When you follow up on outstanding patient payments, be sure to do the following:
Treat all patients the same, regardless of what kind of insurance they have. Most offices implement a policy to address patient billing. Follow this policy consistently for all patients.
Document, document, document. Good documentation practices provide a paper trail that verifies your consistency. Most providers, for example, follow the three billing cycle statements rule: They bill patients at least three times before forgiving an outstanding balance. You should document each patient statement in the patient record along with any conversations with the patient or payer.
Know what the contract says. Payer contracts generally indicate how patient balances are to be handled. Medicare, for example, requires a collection effort for all Medicare patient balances, regardless of the amount. Others usually have similar expectations.
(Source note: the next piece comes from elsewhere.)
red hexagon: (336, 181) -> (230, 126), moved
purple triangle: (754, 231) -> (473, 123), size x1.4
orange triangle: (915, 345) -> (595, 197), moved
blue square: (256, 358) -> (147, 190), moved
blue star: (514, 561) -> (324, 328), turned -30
If the provider fails to make collection efforts for patient balances, the insurance company may view this as breach of contract and terminate the agreement or deny renegotiation.
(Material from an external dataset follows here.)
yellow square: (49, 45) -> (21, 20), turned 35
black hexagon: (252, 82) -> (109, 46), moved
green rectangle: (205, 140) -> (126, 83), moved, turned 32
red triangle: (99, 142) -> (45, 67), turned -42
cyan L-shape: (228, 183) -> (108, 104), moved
Be aware of the False Claims Act, which makes defrauding government programs a crime. You can run afoul of this act if you knowingly submit a false claim, cause a false claim to be submitted, or create a false record that results in a fraudulent claim. Billing 30 claims for a day that only shows 20 patients, for example, is a violation of the Act.
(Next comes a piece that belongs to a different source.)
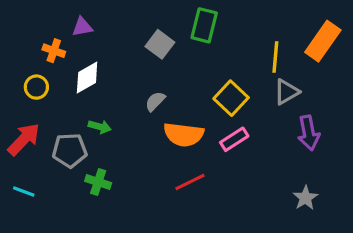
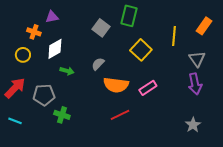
orange rectangle: (323, 41) -> (204, 26), size x0.7
gray triangle: (286, 92) -> (197, 59), moved, turned -36
yellow square: (231, 98) -> (141, 50), moved
green arrow: (100, 127) -> (67, 71), moved

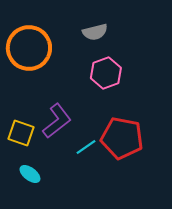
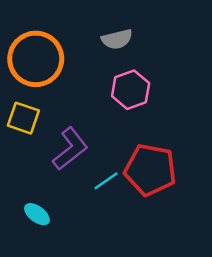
yellow square: (21, 133) -> (23, 118), moved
Know the boundaries of your claim. You can’t ask for money that isn’t coded. Pretty simple. Knowing what procedure you can code on any given claim is a vital part of doing your job ethically and accurately. You can find this information in the payer contracts, in the CPT book, and in other coding resources, such as professional publications. You can also ask more experienced coders in your office.
The cardinal rule of ethical coding is When in doubt, ask. If you find any ambiguity in the patient record, query the provider to get clarification. Any claim must be fully supported by the record.